Since C# is mostly a superset of Java nowadays, I would stick to C# if platform independency isn't an issue (in which case you could even use Mono). And come on, if you are an experienced developer then why are you scared off by C#s syntax? Regarding your errors it's mostly a matter of doing interop with win32 correctly, which has nothing to do with C# as a language. Don't expect JNI to be any better than PInvoke by some magic jvm-coffee-bean trick.
Also, you are using the offsets the wrong way. If you ever find offsets in the info dump, they are most probably relative to 0x400000, which means you have to subtract that value when adding it to the baseaddress (simple math). Now of course that may seem like a pitfall for noobs, but then again this is an error in every third thread. Look into ASLR if you haven't already.

[Empted]

I know how memory works. I'm an experienced Java programmer.

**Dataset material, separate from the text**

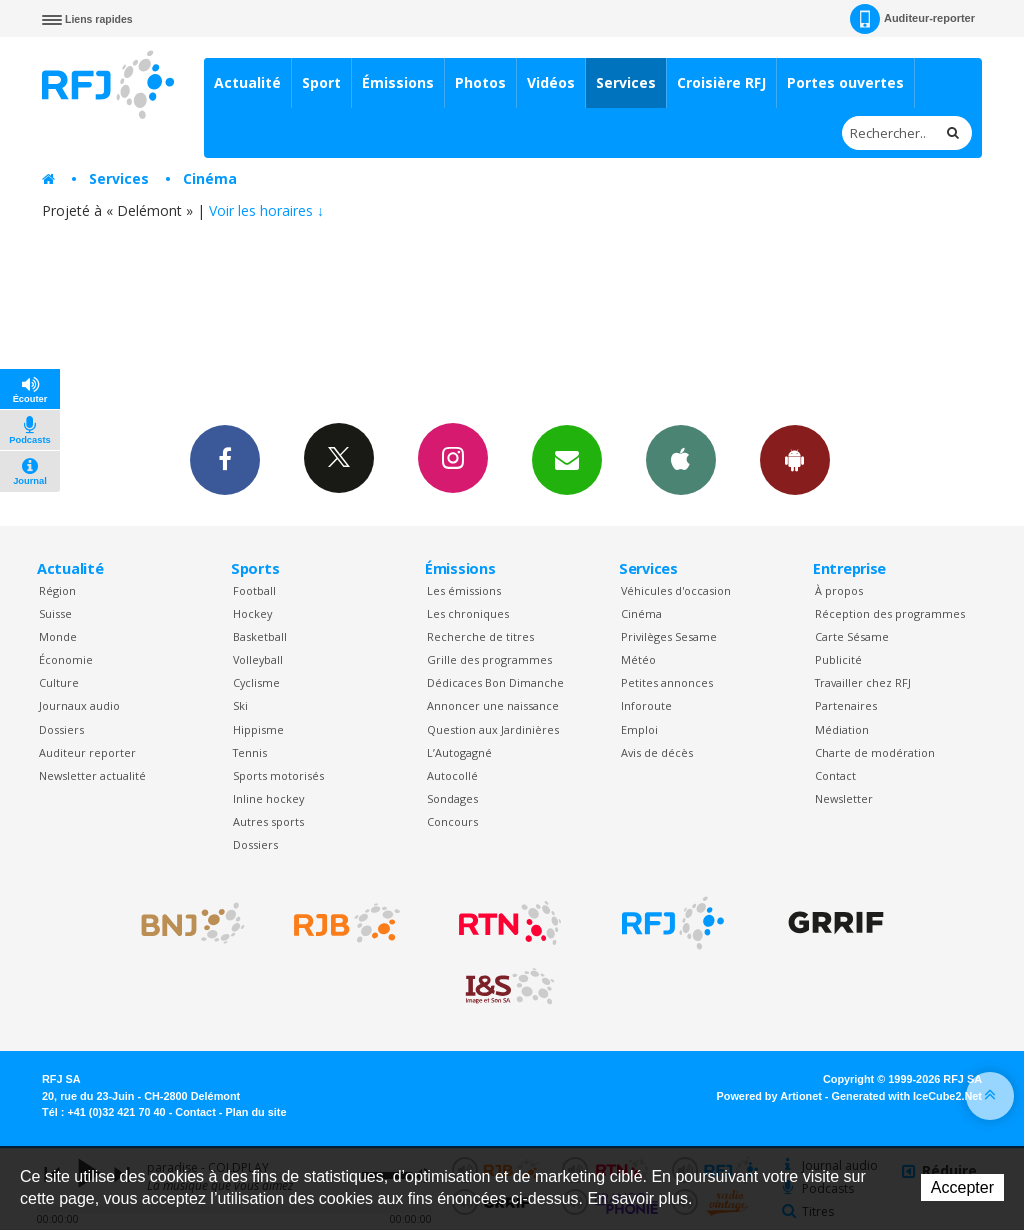  Describe the element at coordinates (57, 590) in the screenshot. I see `Région` at that location.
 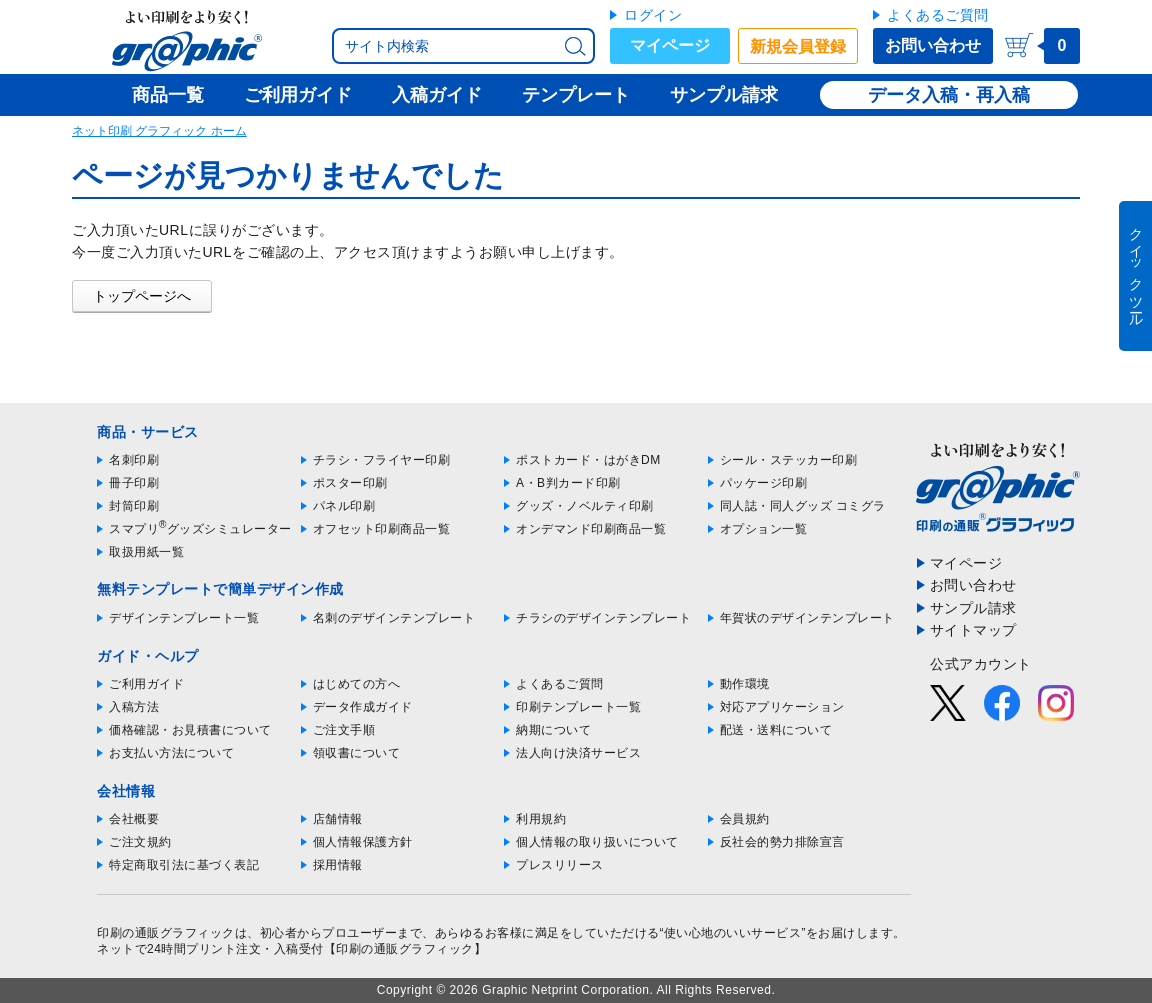 What do you see at coordinates (146, 552) in the screenshot?
I see `取扱用紙一覧` at bounding box center [146, 552].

I know the CS, I just don't know C# syntax and API. I plan to use JNI and use Java for the logic of the bot anyways. :P

No offense, but an experienced programmer should know all the thing you've been told here.

[nerdtopia]

And come on, if you are an experienced developer then why are you scared off by C#s syntax?

I'm not scared off by C# syntax. It's actually very similar to Java. Yes, it has it's differences which I will learn. I don't know the API though, that's the biggest problem. For example: you mentioned

Win32Exception Class (System.ComponentModel)

I did not know about that. Does that mean I don't know how to program? That's like saying you don't know how to program because you don't know that the class you obtained an instance of a java.lang.reflect.Method object can be used as the first parameter of this method after calling newInstance. java.lang.reflect.Methodl#invoke(java.lang.Object, java.lang.Object...)

For example:

Code:

final Class<?> c = classLoader.loadClass(min.owner);
final Object o = c.newInstance();
System.out.println("\t" + c.getDeclaredMethod(min.name, String.class).invoke(o, ldc.cst));

Also, you are using the offsets the wrong way. If you ever find offsets in the info dump, they are most probably relative to 0x400000, which means you have to subtract that value when adding it to the baseaddress (simple math). Now of course that may seem like a pitfall for noobs, but then again this is an error in every third thread. Look into ASLR if you haven't already.

So I should either disable ASLR and rebase the pointers found in the info dump threads to 0x0 or subtract 0x400000 from the pointers (CurMgrPointer)? How is a newcomer even supposed to know the tradition behind the info dump threads? I didn't know that they were all rebased to 0x400000.

No offense, but an experienced programmer should know all the thing you've been told here.

Are you saying that you're not an experienced programmer because you didn't know what I said above to Bananenbrot?? Let's thoroughly examine what I've been told here.

It makes no sense to create patterns for 3.3.5a since the client will never chang

Patterns are used to find things again if the binary changes, but 3.3.5a stays always the same and you only have to reverse the functions - nothing else!

I definitely did not know this because the client I'm using is a download provided by Molten-WoW.com. It stated

Pre-installed and includes all patches.

so I figured that they would be using a slightly modified version. Was that really so wrong of me?

Check last win32 error code (+SetLastError), it will tell you why ReadProcessMemory fails.

So what you're saying, Empted, is that every experienced programmer knows this? Does that mean that you, assuming you're an experienced programmer, know how to catch and print the stack trace of both checked AND unchecked exceptions in Java? Interesting...

FYI: Using Win32Exception Class (System.ComponentModel) would be the way to go.

Same thing applies.

I hope this cleared up some confusion we were having.